**Brief:** Pick out all lines with the word "email" from the records that follow.

**Input records:**
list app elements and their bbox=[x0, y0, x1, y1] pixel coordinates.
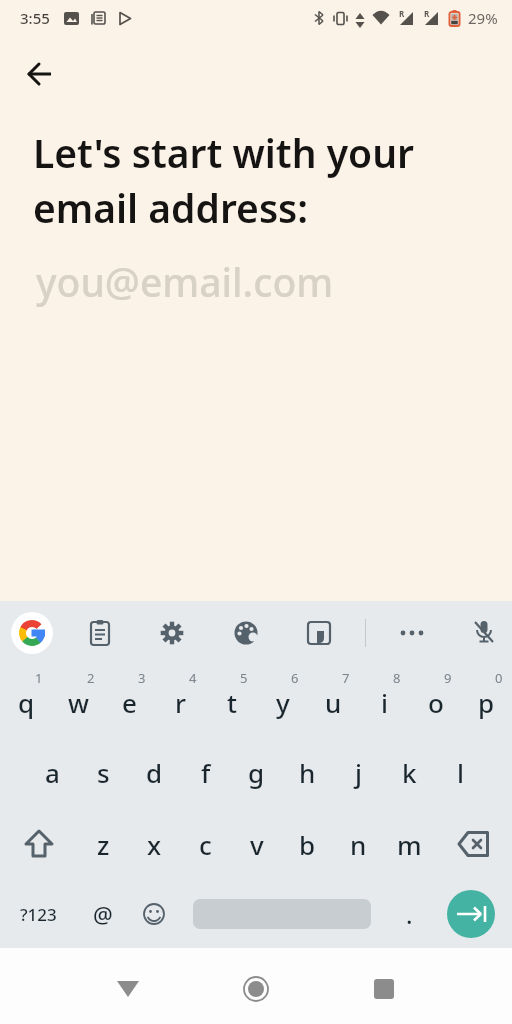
staticText: @ bbox=[93, 899, 113, 929]
staticText: q bbox=[18, 685, 35, 720]
button[interactable]: x bbox=[129, 808, 180, 880]
button[interactable] bbox=[16, 50, 64, 98]
staticText: o bbox=[428, 685, 444, 720]
button[interactable] bbox=[360, 965, 408, 1013]
staticText: g bbox=[248, 755, 265, 790]
button[interactable] bbox=[104, 965, 152, 1013]
button[interactable]: s bbox=[78, 736, 129, 808]
button[interactable]: b bbox=[282, 808, 333, 880]
button[interactable]: c bbox=[180, 808, 231, 880]
button[interactable]: e bbox=[104, 665, 155, 736]
staticText: h bbox=[299, 755, 316, 790]
staticText: d bbox=[146, 755, 163, 790]
staticText: k bbox=[402, 755, 417, 790]
button[interactable]: h bbox=[282, 736, 333, 808]
button[interactable]: ?123 bbox=[0, 880, 77, 948]
staticText: e bbox=[122, 685, 137, 720]
staticText: p bbox=[478, 685, 495, 720]
staticText: c bbox=[199, 827, 212, 862]
staticText: 6 bbox=[291, 669, 299, 687]
staticText: 29% bbox=[468, 8, 498, 28]
staticText: w bbox=[68, 685, 89, 720]
staticText: 3:55 bbox=[20, 8, 50, 28]
staticText: j bbox=[355, 755, 363, 790]
staticText: 4 bbox=[189, 669, 197, 687]
button[interactable]: y bbox=[257, 665, 308, 736]
button[interactable] bbox=[224, 611, 268, 655]
staticText: 7 bbox=[342, 669, 350, 687]
button[interactable]: m bbox=[384, 808, 435, 880]
button[interactable]: n bbox=[333, 808, 384, 880]
staticText: x bbox=[147, 827, 162, 862]
button[interactable]: u bbox=[308, 665, 359, 736]
button[interactable]: q bbox=[0, 665, 52, 736]
staticText: R bbox=[424, 8, 430, 19]
button[interactable] bbox=[447, 890, 495, 938]
button[interactable] bbox=[0, 808, 77, 880]
staticText: y bbox=[276, 685, 290, 720]
button[interactable]: p bbox=[461, 665, 512, 736]
button[interactable]: d bbox=[129, 736, 180, 808]
staticText: m bbox=[397, 827, 422, 862]
button[interactable] bbox=[435, 808, 512, 880]
staticText: n bbox=[350, 827, 367, 862]
button[interactable] bbox=[297, 611, 341, 655]
staticText: . bbox=[406, 898, 413, 931]
staticText: b bbox=[299, 827, 316, 862]
staticText: s bbox=[97, 755, 110, 790]
staticText: t bbox=[227, 685, 237, 720]
button[interactable] bbox=[128, 880, 179, 948]
staticText: v bbox=[250, 827, 264, 862]
staticText: f bbox=[201, 755, 211, 790]
staticText: Let's start with your email address: bbox=[33, 126, 414, 235]
button[interactable]: o bbox=[410, 665, 461, 736]
staticText: 0 bbox=[495, 669, 503, 687]
staticText: u bbox=[325, 685, 342, 720]
staticText: 3 bbox=[138, 669, 146, 687]
staticText: ?123 bbox=[20, 903, 57, 926]
button[interactable]: i bbox=[359, 665, 410, 736]
button[interactable] bbox=[150, 611, 194, 655]
button[interactable]: f bbox=[180, 736, 231, 808]
staticText: l bbox=[457, 755, 465, 790]
staticText: 9 bbox=[444, 669, 452, 687]
staticText: i bbox=[381, 685, 389, 720]
button[interactable]: a bbox=[26, 736, 78, 808]
button[interactable]: k bbox=[384, 736, 435, 808]
button[interactable]: j bbox=[333, 736, 384, 808]
staticText: 5 bbox=[240, 669, 248, 687]
staticText: 2 bbox=[87, 669, 95, 687]
button[interactable] bbox=[232, 965, 280, 1013]
button[interactable]: r bbox=[155, 665, 206, 736]
button[interactable]: v bbox=[231, 808, 282, 880]
button[interactable]: g bbox=[231, 736, 282, 808]
button[interactable] bbox=[179, 880, 384, 948]
staticText: you@email.com bbox=[36, 255, 334, 308]
staticText: r bbox=[175, 685, 186, 720]
button[interactable] bbox=[11, 612, 53, 654]
button[interactable]: you@email.com bbox=[36, 255, 334, 308]
button[interactable]: t bbox=[206, 665, 257, 736]
button[interactable]: . bbox=[384, 880, 435, 948]
button[interactable]: w bbox=[52, 665, 104, 736]
button[interactable] bbox=[390, 611, 434, 655]
staticText: 8 bbox=[393, 669, 401, 687]
button[interactable]: l bbox=[435, 736, 486, 808]
staticText: z bbox=[97, 827, 110, 862]
button[interactable]: z bbox=[77, 808, 129, 880]
staticText: R bbox=[399, 8, 405, 19]
button[interactable]: @ bbox=[77, 880, 128, 948]
staticText: 1 bbox=[35, 669, 43, 687]
staticText: a bbox=[45, 755, 60, 790]
button[interactable] bbox=[78, 611, 122, 655]
button[interactable] bbox=[462, 611, 506, 655]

**Task response:**
staticText: Let's start with your email address: bbox=[33, 126, 414, 235]
staticText: you@email.com bbox=[36, 255, 334, 308]
button[interactable]: you@email.com bbox=[36, 255, 334, 308]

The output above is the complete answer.